Studio album by Black Prairie
- Released: September 18, 2012
- Genre: Americana
- Length: 1:08:49
- Label: Sugar Hill Records
- Producer: Tucker Martine

Black Prairie chronology
| Feast of the Hunter's Moon (2010) | A Tear in the Eye Is a Wound in the Heart (2012) | The Storm in the Barn (2012) |

= A Tear in the Eye Is a Wound in the Heart =

A Tear in the Eye Is a Wound in the Heart is the second studio album released by Portland, Oregon-based string band Black Prairie. It was released on September 18, 2012.

==Track listing==

| No. | Title | Length |
|---|---|---|
| 1. | "Ms.

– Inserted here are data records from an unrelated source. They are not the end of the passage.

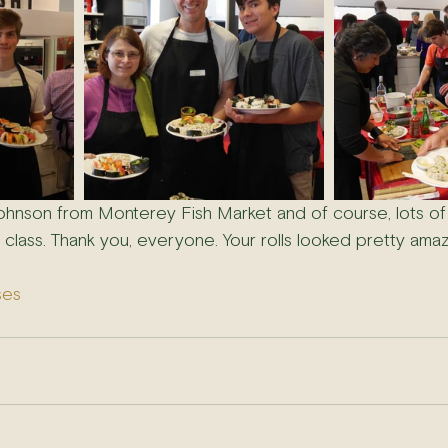
ohnson from Monterey Fish Market and of course, lots of
 class. Thank you, everyone. Your rolls looked pretty amaz
ses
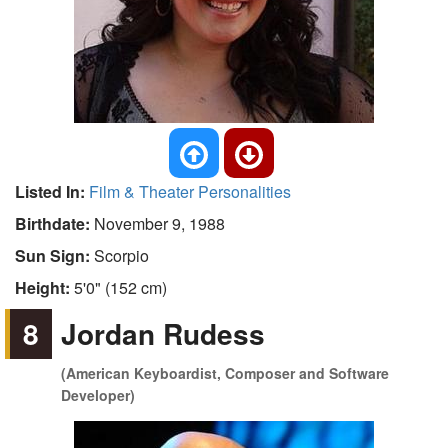
Listed In:
Film & Theater Personalities
Birthdate:
November 9, 1988
Sun Sign:
Scorpio
Height:
5'0" (152 cm)
8
Jordan Rudess
(American Keyboardist, Composer and Software
Developer)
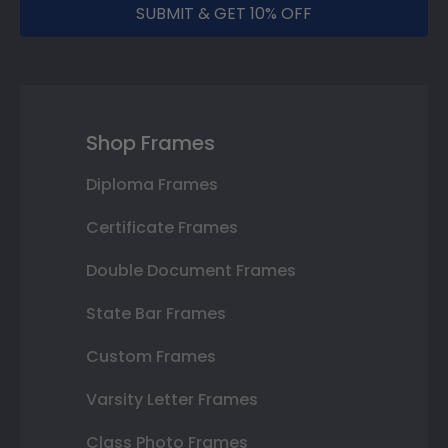
SUBMIT & GET 10% OFF
Shop Frames
Diploma Frames
Certificate Frames
Double Document Frames
State Bar Frames
Custom Frames
Varsity Letter Frames
Class Photo Frames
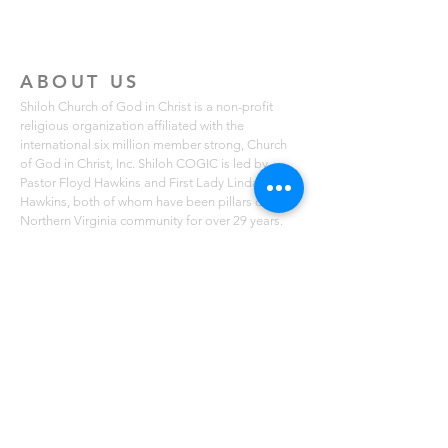
ABOUT US
Shiloh Church of God in Christ is a non-profit
religious organization affiliated with the
international six million member strong, Church
of God in Christ, Inc. Shiloh COGIC is led by
Pastor Floyd Hawkins and First Lady Linda
Hawkins, both of whom have been pillars of the
Northern Virginia community for over 29 years.
Shiloh COGIC is known for its local missions that
serve free lunches to those in need in the Fairfax,
Lorton and Mount Vernon communities. The
church also holds free summer breakfast
programs for youth ages 2-14. You can learn
more about Shiloh COGIC on scogicva.org
ADDRESS
4010 Maury Place, Suite 17 B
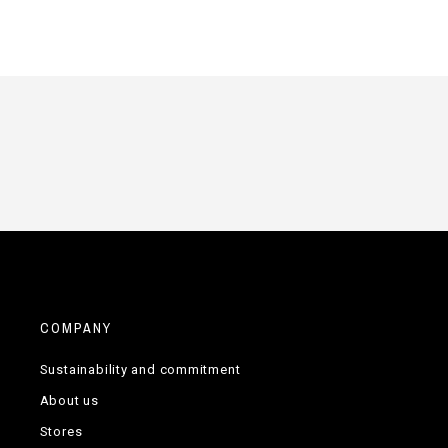
COMPANY
Sustainability and commitment
About us
Stores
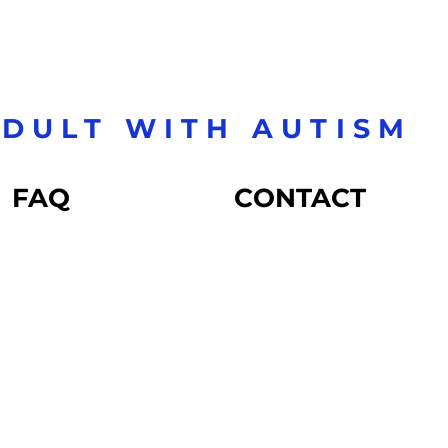
DULT WITH AUTISM
FAQ
CONTACT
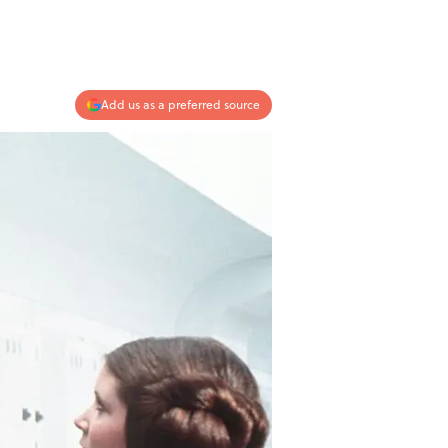
Add us as a preferred source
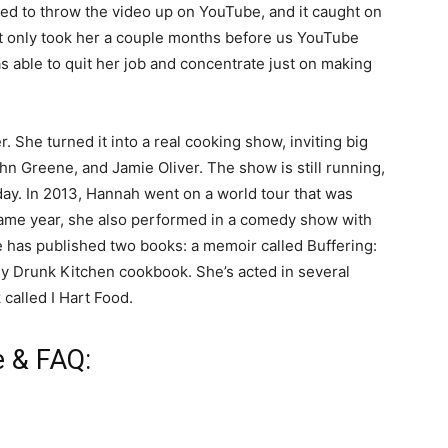
ed to throw the video up on YouTube, and it caught on
It only took her a couple months before us YouTube
 able to quit her job and concentrate just on making
 She turned it into a real cooking show, inviting big
n Greene, and Jamie Oliver. The show is still running,
ay. In 2013, Hannah went on a world tour that was
ame year, she also performed in a comedy show with
 has published two books: a memoir called Buffering:
My Drunk Kitchen cookbook. She’s acted in several
called I Hart Food.
e & FAQ:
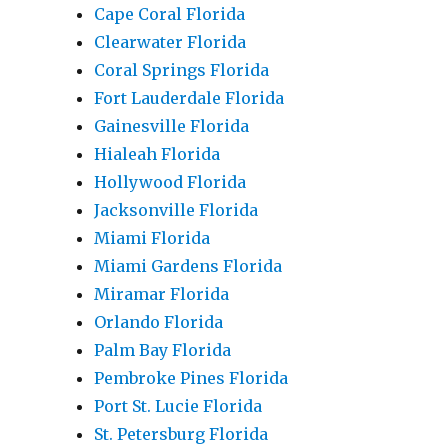
Cape Coral Florida
Clearwater Florida
Coral Springs Florida
Fort Lauderdale Florida
Gainesville Florida
Hialeah Florida
Hollywood Florida
Jacksonville Florida
Miami Florida
Miami Gardens Florida
Miramar Florida
Orlando Florida
Palm Bay Florida
Pembroke Pines Florida
Port St. Lucie Florida
St. Petersburg Florida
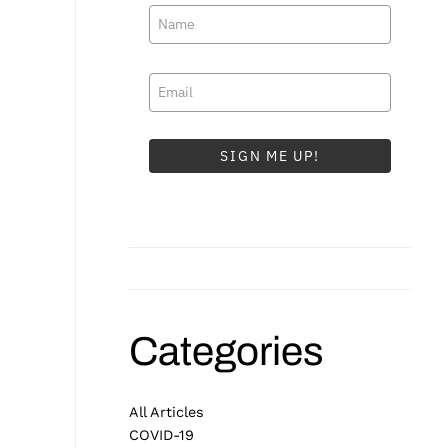
SIGN ME UP!
Categories
All Articles
COVID-19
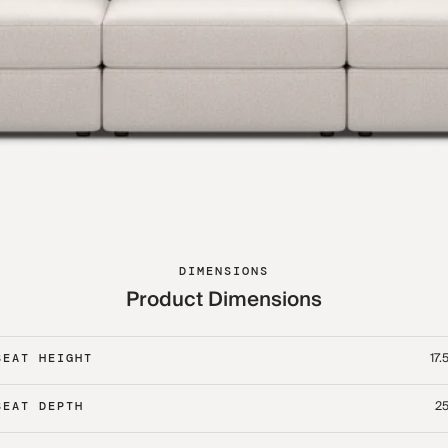
DIMENSIONS
Product Dimensions
17.
SEAT HEIGHT
25
SEAT DEPTH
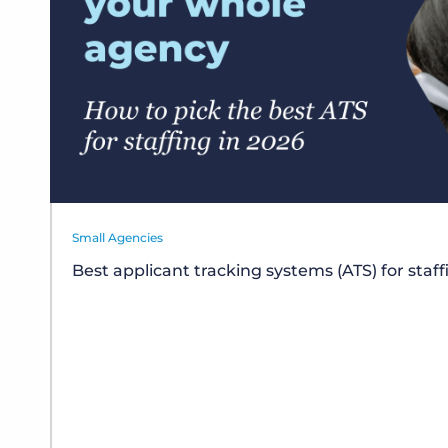
Small Agencies
Best applicant tracking systems (ATS) for staf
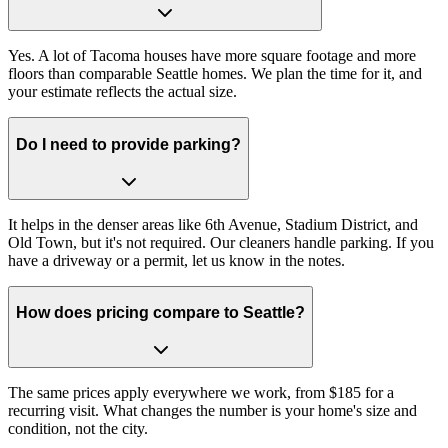
Yes. A lot of Tacoma houses have more square footage and more
floors than comparable Seattle homes. We plan the time for it, and
your estimate reflects the actual size.
Do I need to provide parking?
It helps in the denser areas like 6th Avenue, Stadium District, and
Old Town, but it's not required. Our cleaners handle parking. If you
have a driveway or a permit, let us know in the notes.
How does pricing compare to Seattle?
The same prices apply everywhere we work, from $185 for a
recurring visit. What changes the number is your home's size and
condition, not the city.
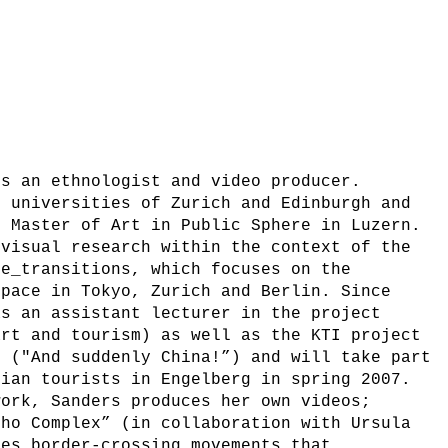
is an ethnologist and video producer.
e universities of Zurich and Edinburgh and
r Master of Art in Public Sphere in Luzern.
 visual research within the context of the
ce_transitions, which focuses on the
space in Tokyo, Zurich and Berlin. Since
as an assistant lecturer in the project
art and tourism) as well as the KTI project
” ("And suddenly China!”) and will take part
dian tourists in Engelberg in spring 2007.
work, Sanders produces her own videos;
cho Complex” (in collaboration with Ursula
nes border-crossing movements that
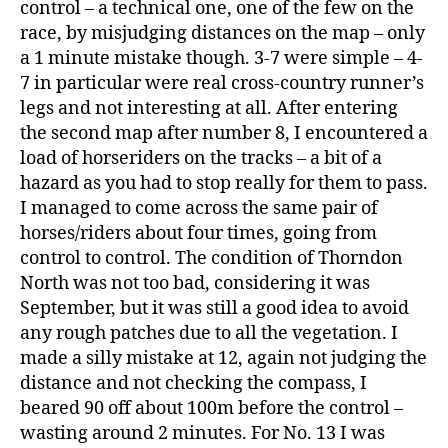
control – a technical one, one of the few on the
race, by misjudging distances on the map – only
a 1 minute mistake though. 3-7 were simple – 4-
7 in particular were real cross-country runner’s
legs and not interesting at all. After entering
the second map after number 8, I encountered a
load of horseriders on the tracks – a bit of a
hazard as you had to stop really for them to pass.
I managed to come across the same pair of
horses/riders about four times, going from
control to control. The condition of Thorndon
North was not too bad, considering it was
September, but it was still a good idea to avoid
any rough patches due to all the vegetation. I
made a silly mistake at 12, again not judging the
distance and not checking the compass, I
beared 90 off about 100m before the control –
wasting around 2 minutes. For No. 13 I was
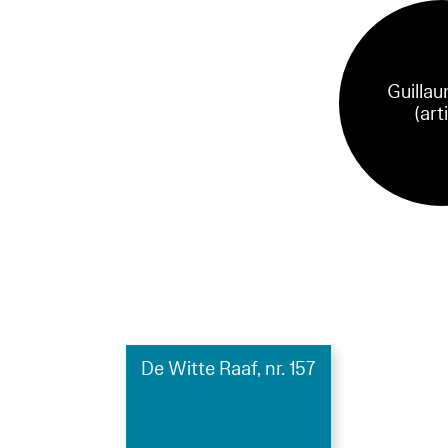
Guillau
(art
De Witte Raaf, nr. 157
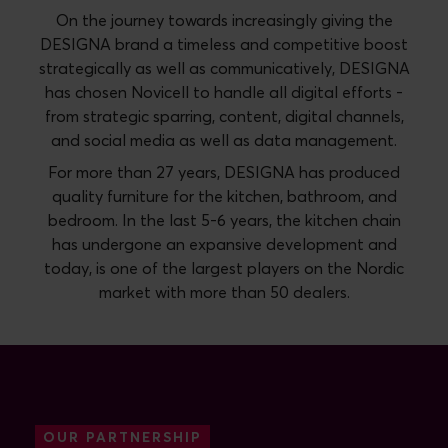
On the journey towards increasingly giving the
DESIGNA brand a timeless and competitive boost
strategically as well as communicatively, DESIGNA
has chosen Novicell to handle all digital efforts -
from strategic sparring, content, digital channels,
and social media as well as data management.
For more than 27 years, DESIGNA has produced
quality furniture for the kitchen, bathroom, and
bedroom. In the last 5-6 years, the kitchen chain
has undergone an expansive development and
today, is one of the largest players on the Nordic
market with more than 50 dealers.
OUR PARTNERSHIP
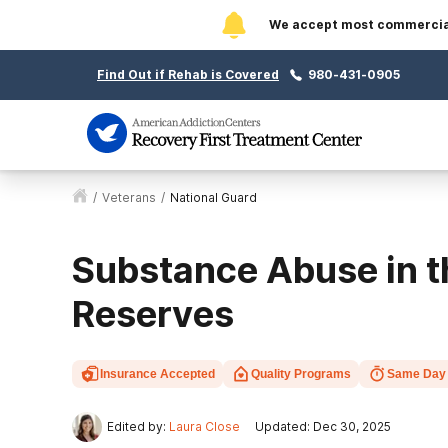
We accept most commercial 
Find Out if Rehab is Covered
980-431-0905
/
Veterans
/
National Guard
Substance Abuse in t
Reserves
Insurance Accepted
Quality Programs
Same Day
Edited by:
Laura Close
Updated: Dec 30, 2025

Sindell" | 0:24 |
| 2. | "Rock of Ages" | 4:04 |
| 3. | "For the Love of John Hartford" | 2:56 |
| 4. | "Nowhere, Massachusetts" | 3:07 |
| 5. | "More Jam for Ras" | 0:30 |
| 6. | "How Do You Ruin Me?" | 3:19 |
| 7. | "Dirty River Stomp" | 3:26 |
| 8. | "Evil Leaves" | 2:55 |
| 9. | "What You Gave" | 3:37 |
| 10. | "Jump Up Jon" | 1:25 |
| 11. | "Winter Wind" | 2:49 |
| 12. | "Little Song Bird" | 4:10 |
| 13. | "Taraf" | 4:52 |
| 14. | "Richard Manuel" | 3:49 |
| 15. | "34 Wishes: The Legend Of" | 7:51 |
| 16. | "Lay Me Down in Tennessee" (Hidden Track) | 19:36 |

==Personnel==
The album was composed by Black Prairie.
- Hanz Araki
- Paul Beck: Cymbalom
- Jenny Conlee: Piano, violin
- Chris Funk: Banjo, autoharp
- Tucker Martine: Producer
- John Moen: Percussion
- Jon Neufeld: Guitar, autoharp
- Andy Schichter: Assistant
- Roger Seibel: mastering
- Nate Query: Bass, cello
- Annalisa Tornfelt of Bearfoot: Vocals, violin

==Chart performance==
The album peaked at number 4 on the Billboard Top Bluegrass Albums chart.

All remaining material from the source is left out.